Alzheimer’s experts who have not been involved in the study have been interested in the idea that infections, even the mild asymptomatic ones, may produce a huge reaction that leaves remnants in the brain, causing Alzheimer’s. This could explain the origins of the hard little balls of plaque present in the brains of people with Alzheimer’s – something that has long been a mystery.
This idea, while certainly revolutionary, makes sense, according to the Harvard groups’ research, which was published in the journal Science Translational Medicine. If the hypothesis holds up to scrutiny, the implications for preventing and treating this degenerative disease are incredible.

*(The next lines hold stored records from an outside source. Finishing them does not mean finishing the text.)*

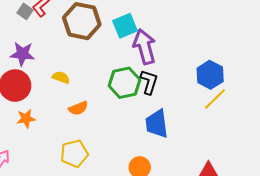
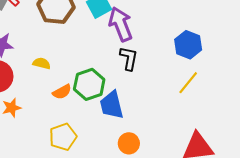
green hexagon: (124, 83) -> (89, 84), moved
yellow line: (215, 99) -> (188, 83), moved
blue trapezoid: (157, 124) -> (112, 105), moved

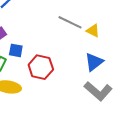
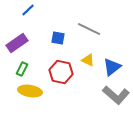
yellow triangle: (93, 31) -> (88, 60), moved
blue square: (16, 50) -> (58, 38), moved

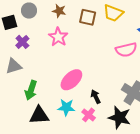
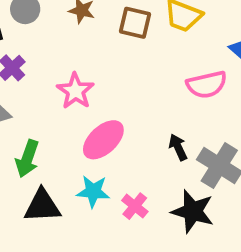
pink star: (58, 37) -> (75, 91), moved
black arrow: (96, 97) -> (178, 147), moved

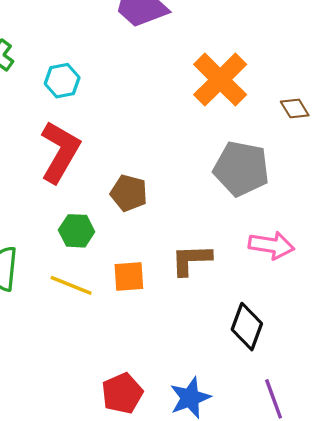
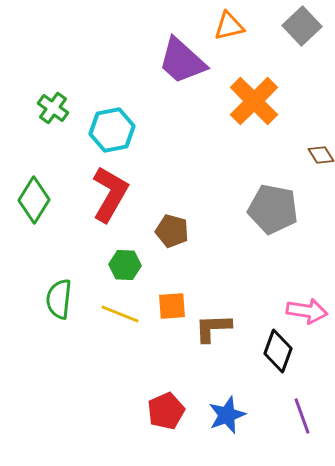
orange cross: (220, 80) -> (254, 101), moved
cyan hexagon: (62, 81) -> (112, 130), size x1.4
pink arrow: (271, 245) -> (307, 311), moved
brown L-shape: (191, 260) -> (213, 328), moved

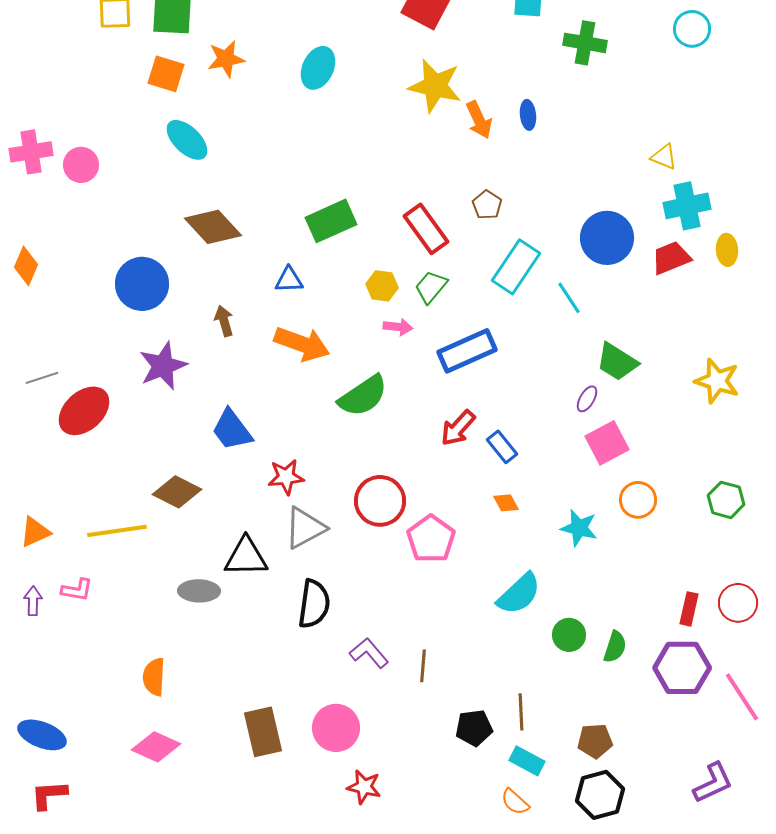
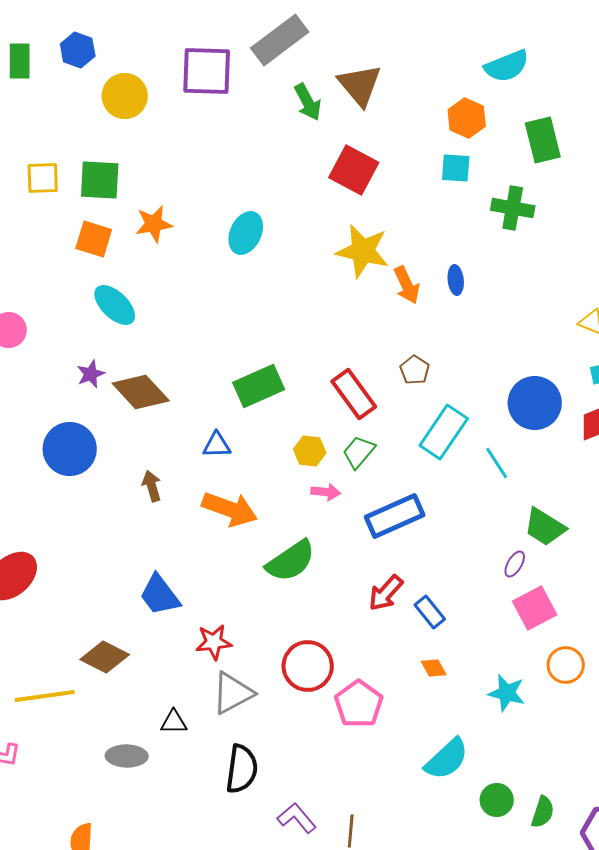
purple star: (163, 366) -> (91, 374), moved, size x0.6
black triangle: (246, 557) -> (174, 722), size x0.6

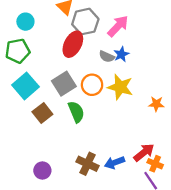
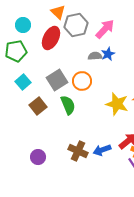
red ellipse: (73, 44) -> (51, 38), moved
gray semicircle: (107, 57) -> (95, 56), turned 152
cyan square: (25, 86) -> (23, 82), size x0.7
yellow star: (120, 87) -> (117, 104), moved

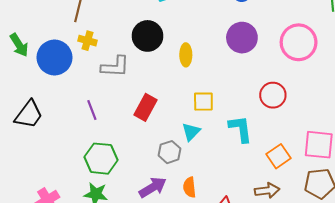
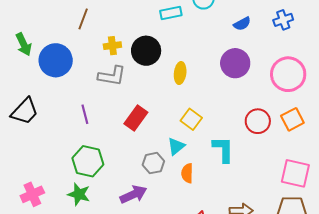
yellow cross: (88, 41) -> (112, 46), moved, turned -30
yellow square: (203, 102) -> (191, 119), turned 30
orange square: (279, 156) -> (292, 119), moved
orange semicircle: (189, 187) -> (187, 173), moved

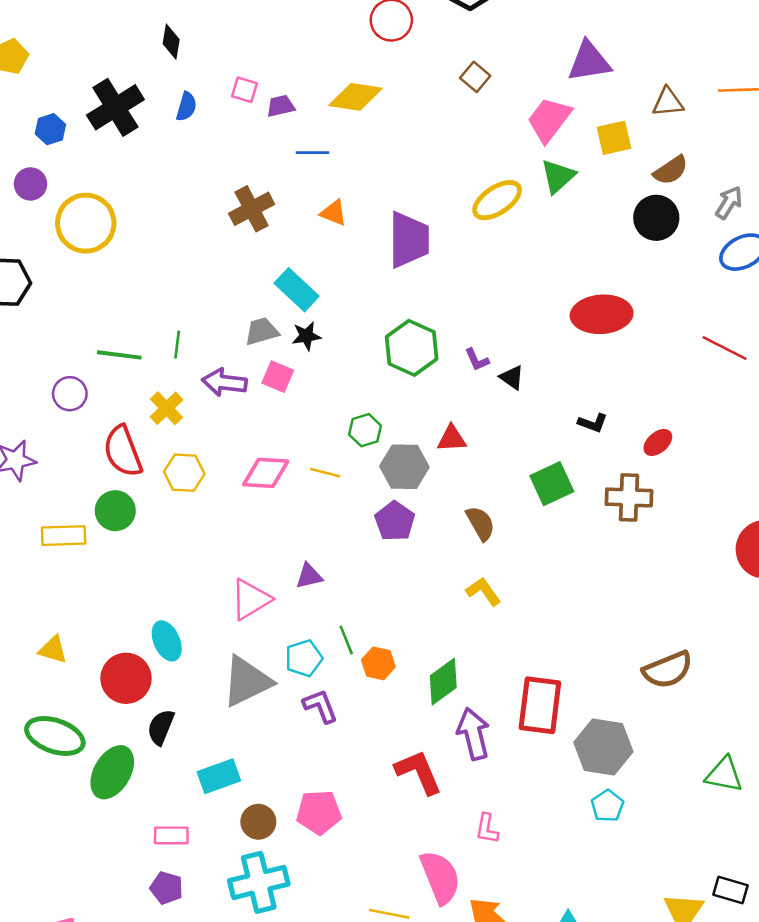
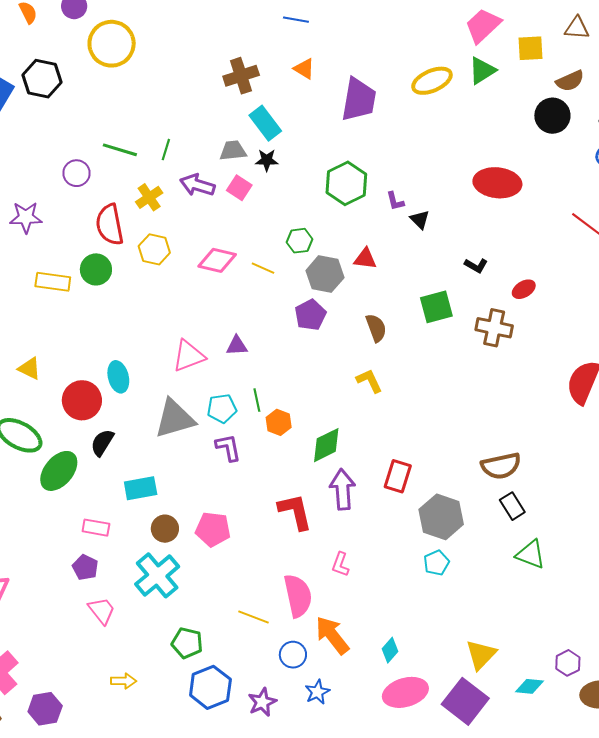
brown cross: (252, 209) -> (241, 76), moved
red rectangle: (540, 705) -> (398, 476), size x0.7
cyan cross: (259, 882) -> (157, 575), turned -36
black rectangle: (731, 890) -> (512, 506), moved, turned 32

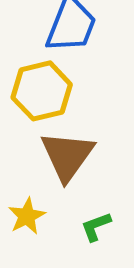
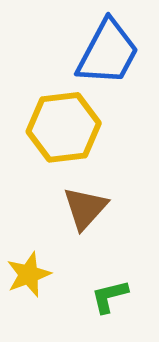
brown triangle: (67, 156) -> (85, 208), size x0.7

According to the Harvard research, a virus, fungus or bacterium that gets into the brain passes through the blood-brain barrier, a membrane that becomes leaky as people age. The brain’s defenses rush in to stop this invasion by making a sticky cage out of proteins called beta amyloids. The virus or whatever is invading, becomes trapped in this cage and dies. What is left behind is the cage, which forms the plaque that identifies Alzheimer’s.
The group was able to confirm this hypothesis by using neurons growing in petri dishes, as well as in yeast, flies, roundworms and mice. There is plenty of work and research to be done to further these same tests in humans, but plans and funding are currently in the works, focusing on a multicenter project that will examine human brains.

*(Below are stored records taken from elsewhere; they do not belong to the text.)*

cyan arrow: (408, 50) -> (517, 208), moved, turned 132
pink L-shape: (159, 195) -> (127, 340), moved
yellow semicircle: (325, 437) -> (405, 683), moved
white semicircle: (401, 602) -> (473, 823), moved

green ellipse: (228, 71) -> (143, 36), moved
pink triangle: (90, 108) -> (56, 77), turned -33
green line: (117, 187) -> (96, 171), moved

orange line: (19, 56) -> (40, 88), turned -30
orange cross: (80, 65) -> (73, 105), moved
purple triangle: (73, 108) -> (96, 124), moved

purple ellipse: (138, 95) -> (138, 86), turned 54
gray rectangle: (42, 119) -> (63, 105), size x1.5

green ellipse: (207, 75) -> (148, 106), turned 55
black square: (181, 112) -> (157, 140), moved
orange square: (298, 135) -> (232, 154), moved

Scientists and doctors are intrigued at the study and its results, and have lauded its efforts. “It’s interesting and provocative,” said Dr. Michael W. Weiner, a radiology professor at the University of California, San Francisco, and principal investigator of the Alzheimer’s Disease Neuroimaging Initiative.
The study began when Dr. Robert Moir, of the Harvard Medical School and Massachusetts General Hospital, had an idea regarding the function of amyloid proteins, which are normal brain proteins that have puzzled scientists as to what role they played.

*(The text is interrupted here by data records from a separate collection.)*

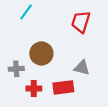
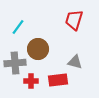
cyan line: (26, 12) -> (18, 27), moved
gray cross: (16, 69) -> (15, 63), size x1.5

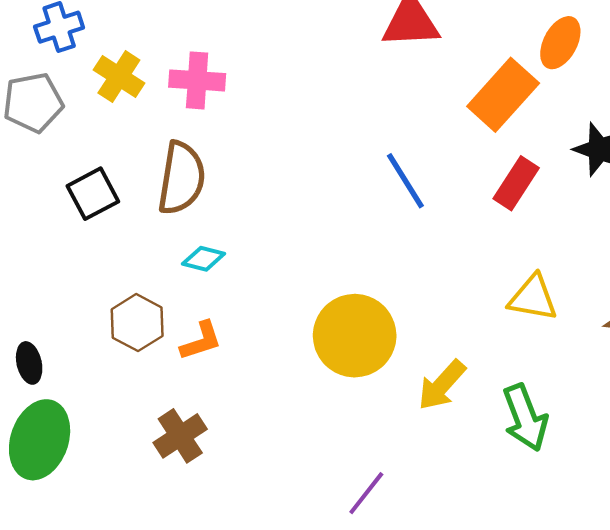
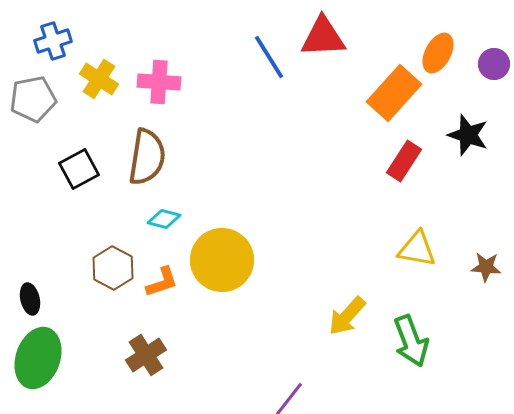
blue line: (405, 181) -> (269, 57), moved
yellow circle: (355, 336) -> (222, 260), moved

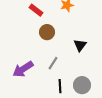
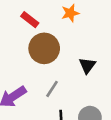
brown circle: (47, 32) -> (44, 48), size x1.5

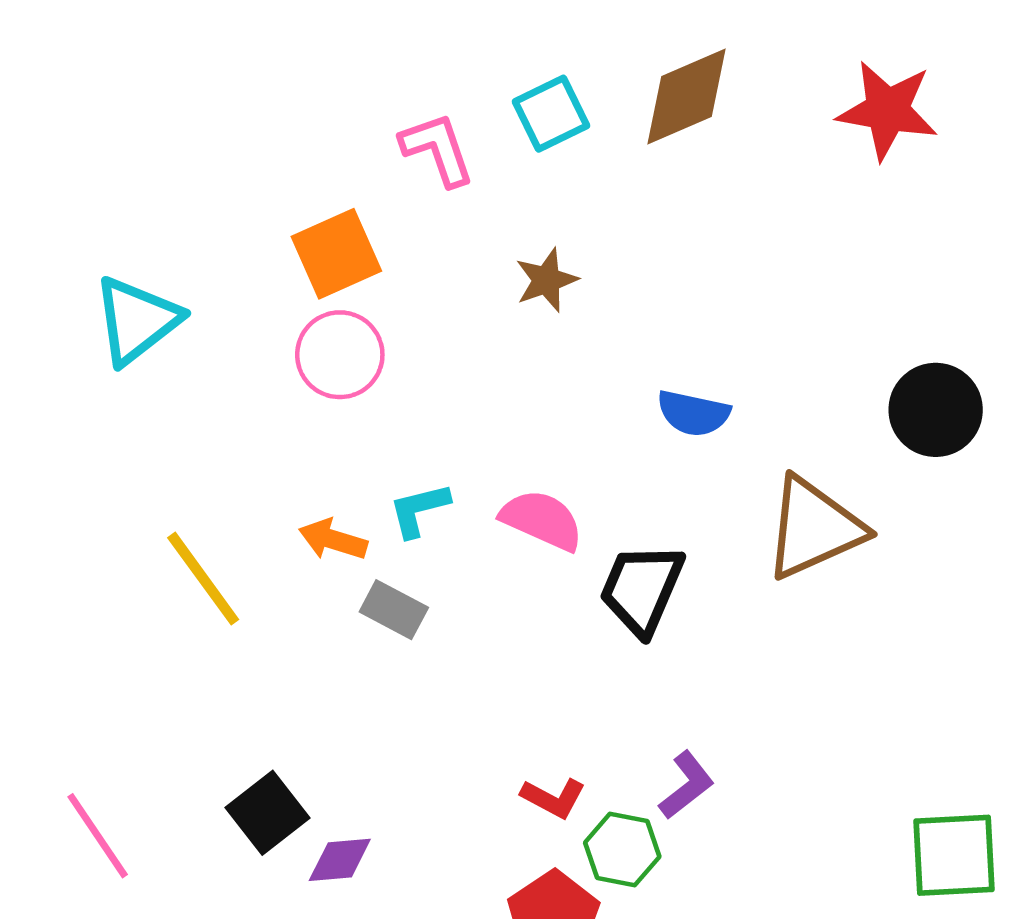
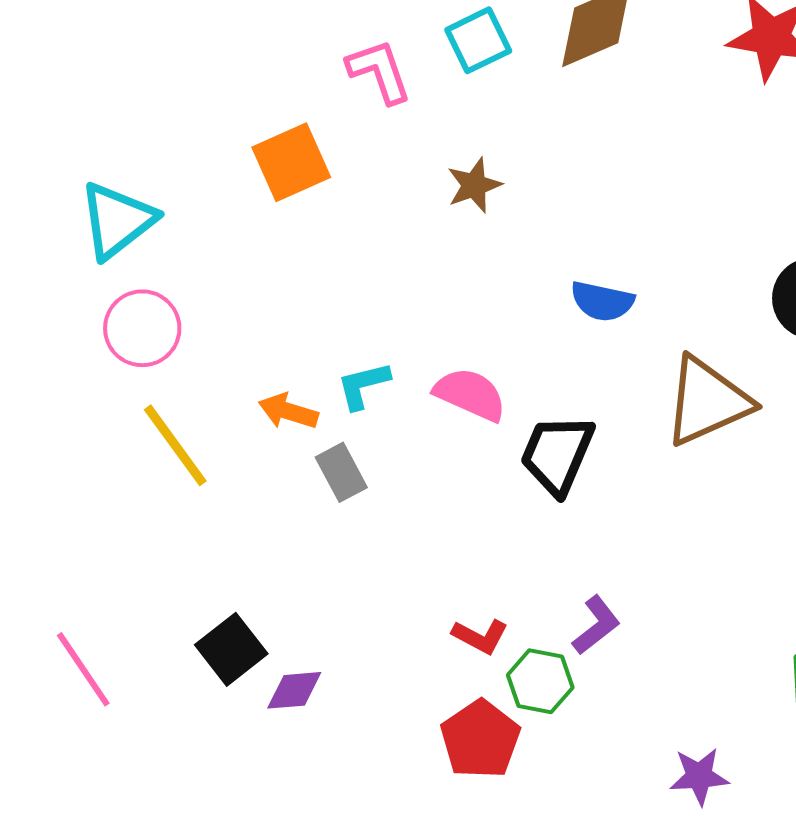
pink circle: (340, 355) -> (142, 328), moved
gray rectangle: (394, 610) -> (341, 472), turned 34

The proteins were originally thought to be just waste matter that accumulated in the brain with age, but Moir noticed that they looked similar to proteins in the immune system. In other parts of the body, the same proteins trap harmful microbes and white blood cells come to clean everything up. Moir thought the amyloids might be a part of this process.
Moir collaborated with Dr. Rudolph Tanzi, also from the Harvard Medical School and Massachusetts General Hospital, in a study funded by the National Institutes of Health and the Cure Alzheimer’s Fund. The goal was to see if amyloid proteins trapped microbes in living animals and if mice that did not have amyloid proteins were more likely to be infected by diseases that amyloids could have prevented.
Following the experiments conducted, Moir and Tanzi had their answers: affirmative. For years, scientists have looked at the plaque in Alzheimer’s patients’ brains as some sort of trash, but few ever bothered to look into other explanations.
Dr. Samuel Gandy, a neurology and psychiatry professor at the Icahn School of Medicine at Mount Sinai Hospital in New York, says that there has been a long and convincing body of research that explains how Alzheimer’s happens. There were a few clues that something else was going on, but they did not make sense.
Weiner points out an example: there were reports that Alzheimer’s patients had higher levels of antibodies to herpes compared to people who did not have the disease. “The suggestion that herpes was causative seemed a bit far-fetched,” Weiner said.
This new study, Gandy and Weiner say, provides what could be the better explanation. Another research conducted by Dr. Berislav Zlokovic, the director of the Zilkha Neurogenetic Institute at the University of Southern California, focusing on the blood-brain barrier also fits well with this new hypothesis.
Of course, this is still all hypothetical and there is more to Alzheimer’s than just the immune system, and plenty of questions to be answered regarding the disease, such as why people who have a mutated gene develop Alzheimer’s at an early age, and why not everyone who has had a brain infection develops this degenerative disease.
The Harvard researchers have a long way to go. The Cure Alzheimer’s Fund is taking a “big, second step,” according to Tanzi, by starting a large-scale project that will use gene sequencing technology to look for microbes in Alzheimer’s patients’ brains and those who don’t have the disease. Researchers will also look for microbes in plaques in human brains.